# Examining the Subject: Forensically Sound Model Examination

**PB-002 · Scope:** Preservation is done (see [PB-001](first-hours.md)) and you now need answers from the system itself: why did it act, would it act again, what explains the behavior? This playbook covers how to examine an AI agent and its underlying model without contaminating the investigation — because this is the genuinely new problem in AI investigations: **the subject of your investigation can be questioned, but its answers are artifacts, not testimony.** Naive questioning produces confabulated confessions and anchors your team on a fiction.

**This is not:** a red-teaming guide, a model evaluation methodology, or a substitute for log analysis. Examination *tests hypotheses that the evidence generated* — it never replaces the evidence.

*Version 0.1 (draft for field feedback) · Last reviewed: June 2026*

---

## If you only read one screen

1. **Prerequisites before any examination:** preservation complete, evidence log open, hypotheses written down (H1–H5 from PB-001), exact model version + configuration pinned.
2. **Never burn the original.** The preserved session is a one-shot exhibit. Work on copies and reconstructions; touch the original only as a deliberate, scripted, logged decision.
3. **Script every question in advance**, tied to a hypothesis. Improvised questioning is how examiners lead the witness.
4. **Findings are rates, not facts.** Non-determinism means one run proves nothing. "The behavior reproduced in 23 of 100 runs under incident conditions" is a finding; "the model does X" is not.
5. **Vary one thing at a time.** Counterfactual runs (remove the persona file, change the trigger input) identify which element was necessary.
6. **Run the lineup.** Same scenario against the suspect model *and* control models. Distinguishes model-specific behavior from scenario-induced behavior.
7. **Never quote the model as explanation.** Report "when prompted with X, the model generated Y" — never "the model said it did it because Y."

---

## Principle: why this isn't an interview

A human suspect's statements are testimony — unreliable, but produced by the same mind that acted, with memory of acting. A model's statements about its own behavior are **fresh text generation**: fluent, confident, shaped by your question's framing, and produced with no privileged access to why the original run did what it did. Three consequences:

1. **Confabulation is the default, not the exception.** Ask an agent why it deleted the database and it will produce a plausible answer *because producing plausible answers is what it does* (CF-2025-001: "I panicked").
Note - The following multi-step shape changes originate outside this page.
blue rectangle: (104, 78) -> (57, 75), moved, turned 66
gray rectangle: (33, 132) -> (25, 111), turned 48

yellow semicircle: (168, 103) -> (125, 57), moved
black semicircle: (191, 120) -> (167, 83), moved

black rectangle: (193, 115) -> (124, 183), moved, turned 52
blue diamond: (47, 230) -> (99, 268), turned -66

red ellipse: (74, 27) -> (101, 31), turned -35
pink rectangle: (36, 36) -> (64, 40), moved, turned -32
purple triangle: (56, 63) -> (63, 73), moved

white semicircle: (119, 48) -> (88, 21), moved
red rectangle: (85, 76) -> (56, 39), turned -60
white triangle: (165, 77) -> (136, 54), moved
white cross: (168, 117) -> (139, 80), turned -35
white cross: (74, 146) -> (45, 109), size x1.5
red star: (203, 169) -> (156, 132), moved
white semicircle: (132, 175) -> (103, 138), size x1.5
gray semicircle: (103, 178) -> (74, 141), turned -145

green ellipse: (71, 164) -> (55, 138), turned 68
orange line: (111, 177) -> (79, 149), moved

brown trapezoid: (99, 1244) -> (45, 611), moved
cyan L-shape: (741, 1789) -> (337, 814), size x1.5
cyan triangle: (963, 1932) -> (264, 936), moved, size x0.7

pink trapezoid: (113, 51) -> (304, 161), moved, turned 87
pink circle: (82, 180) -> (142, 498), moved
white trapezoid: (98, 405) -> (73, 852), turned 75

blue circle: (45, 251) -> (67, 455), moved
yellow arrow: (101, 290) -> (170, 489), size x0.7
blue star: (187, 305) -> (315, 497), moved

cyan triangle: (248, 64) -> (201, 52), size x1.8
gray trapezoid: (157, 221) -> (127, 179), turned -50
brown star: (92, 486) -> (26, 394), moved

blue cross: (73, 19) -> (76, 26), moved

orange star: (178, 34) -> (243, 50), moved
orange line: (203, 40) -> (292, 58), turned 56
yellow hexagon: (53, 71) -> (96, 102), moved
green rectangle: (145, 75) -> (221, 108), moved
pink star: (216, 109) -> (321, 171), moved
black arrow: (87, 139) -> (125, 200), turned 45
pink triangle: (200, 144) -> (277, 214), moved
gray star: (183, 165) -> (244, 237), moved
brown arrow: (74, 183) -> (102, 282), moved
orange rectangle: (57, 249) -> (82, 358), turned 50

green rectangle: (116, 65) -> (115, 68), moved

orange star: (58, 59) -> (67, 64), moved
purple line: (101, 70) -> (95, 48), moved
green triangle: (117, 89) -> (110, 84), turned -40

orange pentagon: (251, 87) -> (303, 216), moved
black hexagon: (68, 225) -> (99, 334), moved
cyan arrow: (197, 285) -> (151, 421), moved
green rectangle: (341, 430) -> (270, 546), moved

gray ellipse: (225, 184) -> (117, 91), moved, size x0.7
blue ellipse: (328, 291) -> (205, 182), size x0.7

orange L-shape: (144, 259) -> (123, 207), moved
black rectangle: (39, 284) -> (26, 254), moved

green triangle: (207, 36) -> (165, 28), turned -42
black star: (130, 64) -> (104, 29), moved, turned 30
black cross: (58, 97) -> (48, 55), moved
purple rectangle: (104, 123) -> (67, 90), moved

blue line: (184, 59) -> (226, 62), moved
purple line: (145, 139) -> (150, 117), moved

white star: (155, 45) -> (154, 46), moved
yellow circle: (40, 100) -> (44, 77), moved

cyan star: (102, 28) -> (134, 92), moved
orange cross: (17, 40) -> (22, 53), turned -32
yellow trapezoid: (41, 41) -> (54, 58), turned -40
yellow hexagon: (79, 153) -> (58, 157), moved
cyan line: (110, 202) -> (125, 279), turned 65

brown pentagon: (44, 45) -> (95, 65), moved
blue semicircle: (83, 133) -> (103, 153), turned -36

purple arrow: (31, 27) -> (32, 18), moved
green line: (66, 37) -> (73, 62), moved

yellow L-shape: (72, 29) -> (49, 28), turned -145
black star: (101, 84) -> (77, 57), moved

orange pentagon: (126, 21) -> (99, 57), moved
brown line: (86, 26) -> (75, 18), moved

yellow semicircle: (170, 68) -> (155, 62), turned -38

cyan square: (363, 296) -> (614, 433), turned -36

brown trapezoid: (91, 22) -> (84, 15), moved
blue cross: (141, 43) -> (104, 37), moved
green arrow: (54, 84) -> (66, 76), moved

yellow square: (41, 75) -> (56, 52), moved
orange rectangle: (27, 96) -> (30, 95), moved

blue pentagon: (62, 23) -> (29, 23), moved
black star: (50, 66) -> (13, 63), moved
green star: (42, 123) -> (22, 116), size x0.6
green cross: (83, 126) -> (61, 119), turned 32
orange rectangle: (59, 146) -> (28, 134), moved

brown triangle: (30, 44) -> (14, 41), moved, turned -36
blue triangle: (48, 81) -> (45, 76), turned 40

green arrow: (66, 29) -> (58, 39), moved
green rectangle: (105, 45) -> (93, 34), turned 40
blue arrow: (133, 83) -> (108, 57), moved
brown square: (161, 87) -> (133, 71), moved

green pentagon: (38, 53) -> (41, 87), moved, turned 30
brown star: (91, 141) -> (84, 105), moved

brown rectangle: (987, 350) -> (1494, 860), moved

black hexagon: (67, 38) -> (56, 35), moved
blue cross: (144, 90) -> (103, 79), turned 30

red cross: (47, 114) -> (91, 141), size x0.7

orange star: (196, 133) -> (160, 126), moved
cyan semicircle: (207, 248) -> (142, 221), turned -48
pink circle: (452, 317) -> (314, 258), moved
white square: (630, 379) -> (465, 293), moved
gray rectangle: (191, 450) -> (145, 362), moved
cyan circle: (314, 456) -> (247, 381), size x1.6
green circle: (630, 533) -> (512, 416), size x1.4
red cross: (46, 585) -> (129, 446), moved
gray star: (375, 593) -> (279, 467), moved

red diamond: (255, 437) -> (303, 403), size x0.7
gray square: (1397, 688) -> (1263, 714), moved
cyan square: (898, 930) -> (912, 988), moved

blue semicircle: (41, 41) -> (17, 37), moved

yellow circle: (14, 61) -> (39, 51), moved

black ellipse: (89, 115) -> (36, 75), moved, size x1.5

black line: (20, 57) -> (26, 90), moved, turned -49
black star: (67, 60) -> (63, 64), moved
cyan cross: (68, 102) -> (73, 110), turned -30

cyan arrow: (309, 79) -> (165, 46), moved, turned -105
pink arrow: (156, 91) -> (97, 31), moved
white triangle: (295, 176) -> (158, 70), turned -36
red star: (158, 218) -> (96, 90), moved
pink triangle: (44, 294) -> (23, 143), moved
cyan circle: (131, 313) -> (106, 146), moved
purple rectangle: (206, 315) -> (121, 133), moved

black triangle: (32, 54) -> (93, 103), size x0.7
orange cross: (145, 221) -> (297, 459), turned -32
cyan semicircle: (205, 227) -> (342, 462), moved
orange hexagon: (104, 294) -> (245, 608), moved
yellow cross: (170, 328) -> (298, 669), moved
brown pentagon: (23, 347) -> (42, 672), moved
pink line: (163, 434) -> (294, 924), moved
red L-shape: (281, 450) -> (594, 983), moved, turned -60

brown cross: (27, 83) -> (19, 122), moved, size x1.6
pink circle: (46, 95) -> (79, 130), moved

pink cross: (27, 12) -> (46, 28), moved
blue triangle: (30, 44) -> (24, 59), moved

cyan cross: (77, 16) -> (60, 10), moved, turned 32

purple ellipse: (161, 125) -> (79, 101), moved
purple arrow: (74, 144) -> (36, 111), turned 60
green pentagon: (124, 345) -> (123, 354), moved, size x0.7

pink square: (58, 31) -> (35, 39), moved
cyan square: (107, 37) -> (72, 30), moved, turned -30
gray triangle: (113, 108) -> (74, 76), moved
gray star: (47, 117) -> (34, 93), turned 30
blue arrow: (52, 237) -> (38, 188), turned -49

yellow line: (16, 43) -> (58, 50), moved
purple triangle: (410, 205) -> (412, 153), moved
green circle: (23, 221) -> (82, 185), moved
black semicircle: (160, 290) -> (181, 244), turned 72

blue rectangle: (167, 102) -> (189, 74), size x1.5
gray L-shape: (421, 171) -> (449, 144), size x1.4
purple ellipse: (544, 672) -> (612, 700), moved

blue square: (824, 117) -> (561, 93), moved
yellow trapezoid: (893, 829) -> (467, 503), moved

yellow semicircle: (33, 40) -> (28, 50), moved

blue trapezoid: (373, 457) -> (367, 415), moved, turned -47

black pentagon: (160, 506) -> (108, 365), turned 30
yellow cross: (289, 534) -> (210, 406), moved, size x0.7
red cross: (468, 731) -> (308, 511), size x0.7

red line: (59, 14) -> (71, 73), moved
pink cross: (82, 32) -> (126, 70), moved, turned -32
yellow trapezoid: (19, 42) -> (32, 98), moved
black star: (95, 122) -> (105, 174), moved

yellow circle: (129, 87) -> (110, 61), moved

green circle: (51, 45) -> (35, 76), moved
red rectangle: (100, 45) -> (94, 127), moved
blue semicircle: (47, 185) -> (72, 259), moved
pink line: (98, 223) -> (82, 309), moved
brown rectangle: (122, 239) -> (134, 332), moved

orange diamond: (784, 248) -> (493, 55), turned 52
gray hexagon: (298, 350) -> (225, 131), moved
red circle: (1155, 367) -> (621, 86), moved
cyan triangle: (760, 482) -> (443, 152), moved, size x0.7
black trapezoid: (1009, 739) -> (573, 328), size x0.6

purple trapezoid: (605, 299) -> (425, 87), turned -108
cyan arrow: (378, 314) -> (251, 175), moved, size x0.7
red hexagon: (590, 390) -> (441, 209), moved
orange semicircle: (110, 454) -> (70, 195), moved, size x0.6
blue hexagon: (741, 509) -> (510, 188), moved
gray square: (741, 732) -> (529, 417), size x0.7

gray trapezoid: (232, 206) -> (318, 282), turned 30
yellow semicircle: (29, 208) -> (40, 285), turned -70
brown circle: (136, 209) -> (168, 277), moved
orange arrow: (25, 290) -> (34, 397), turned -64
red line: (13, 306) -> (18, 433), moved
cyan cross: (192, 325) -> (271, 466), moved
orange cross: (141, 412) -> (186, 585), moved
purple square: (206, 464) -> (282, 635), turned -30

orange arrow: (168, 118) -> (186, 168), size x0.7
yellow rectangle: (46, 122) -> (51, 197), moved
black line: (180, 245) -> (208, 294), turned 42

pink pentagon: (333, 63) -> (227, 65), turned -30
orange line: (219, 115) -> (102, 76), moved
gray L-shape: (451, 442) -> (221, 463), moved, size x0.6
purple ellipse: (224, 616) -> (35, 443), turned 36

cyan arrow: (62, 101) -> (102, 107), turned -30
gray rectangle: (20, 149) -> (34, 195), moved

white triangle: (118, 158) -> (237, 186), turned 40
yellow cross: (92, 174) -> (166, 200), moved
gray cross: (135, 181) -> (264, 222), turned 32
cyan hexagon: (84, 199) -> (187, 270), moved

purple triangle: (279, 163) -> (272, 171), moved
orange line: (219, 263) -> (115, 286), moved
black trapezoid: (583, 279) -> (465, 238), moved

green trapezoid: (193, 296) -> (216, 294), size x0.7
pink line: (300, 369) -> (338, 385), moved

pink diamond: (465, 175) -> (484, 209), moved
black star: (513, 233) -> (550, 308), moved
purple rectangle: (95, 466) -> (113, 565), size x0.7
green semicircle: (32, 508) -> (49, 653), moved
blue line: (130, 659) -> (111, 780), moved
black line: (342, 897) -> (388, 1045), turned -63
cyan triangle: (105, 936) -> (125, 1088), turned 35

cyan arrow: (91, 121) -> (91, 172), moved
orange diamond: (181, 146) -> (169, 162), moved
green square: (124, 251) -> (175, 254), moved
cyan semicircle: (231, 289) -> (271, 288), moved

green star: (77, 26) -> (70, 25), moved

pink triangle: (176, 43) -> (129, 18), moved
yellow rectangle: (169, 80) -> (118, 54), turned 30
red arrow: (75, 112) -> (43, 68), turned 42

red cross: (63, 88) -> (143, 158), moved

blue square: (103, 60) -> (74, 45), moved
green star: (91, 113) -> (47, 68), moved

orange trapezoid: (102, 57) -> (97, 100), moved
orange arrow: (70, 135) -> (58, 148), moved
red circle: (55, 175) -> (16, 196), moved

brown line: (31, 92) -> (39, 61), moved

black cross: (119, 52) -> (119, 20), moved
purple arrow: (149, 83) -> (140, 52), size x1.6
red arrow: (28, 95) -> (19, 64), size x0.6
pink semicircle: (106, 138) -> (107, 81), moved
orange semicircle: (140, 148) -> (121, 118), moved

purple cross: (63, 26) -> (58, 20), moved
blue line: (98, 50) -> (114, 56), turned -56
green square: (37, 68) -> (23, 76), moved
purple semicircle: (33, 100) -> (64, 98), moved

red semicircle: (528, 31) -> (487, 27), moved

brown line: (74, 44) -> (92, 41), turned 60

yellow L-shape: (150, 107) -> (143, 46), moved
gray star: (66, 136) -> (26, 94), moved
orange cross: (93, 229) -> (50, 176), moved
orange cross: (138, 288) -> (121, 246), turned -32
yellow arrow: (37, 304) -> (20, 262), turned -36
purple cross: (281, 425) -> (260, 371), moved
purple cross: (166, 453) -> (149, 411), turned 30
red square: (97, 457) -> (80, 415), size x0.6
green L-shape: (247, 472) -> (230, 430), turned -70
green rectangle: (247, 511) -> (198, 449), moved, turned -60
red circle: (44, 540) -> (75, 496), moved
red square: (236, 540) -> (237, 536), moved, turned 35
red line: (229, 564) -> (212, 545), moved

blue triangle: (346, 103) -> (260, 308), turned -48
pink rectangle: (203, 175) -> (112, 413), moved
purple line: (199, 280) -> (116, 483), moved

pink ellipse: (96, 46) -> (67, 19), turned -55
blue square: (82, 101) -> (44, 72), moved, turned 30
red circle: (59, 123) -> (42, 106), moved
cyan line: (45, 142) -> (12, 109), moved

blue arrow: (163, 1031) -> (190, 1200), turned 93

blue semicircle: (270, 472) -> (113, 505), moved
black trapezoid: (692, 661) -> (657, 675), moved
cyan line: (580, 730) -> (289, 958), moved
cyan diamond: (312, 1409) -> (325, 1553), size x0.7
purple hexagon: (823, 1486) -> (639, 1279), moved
The answer is evidence of how the model responds to accusatory framing — nothing more.
2. **Framing contaminates.** Accusatory prompts produce apology-shaped text; leading prompts produce agreement-shaped text. Your question's wording is an experimental variable, and it must be controlled like one.
3. **The examination itself becomes part of the record.** Every prompt you send is discoverable, quotable, and — if it led the witness — a gift to whoever later challenges your findings.

## Step 1 — Prerequisites (gate; do not pass without)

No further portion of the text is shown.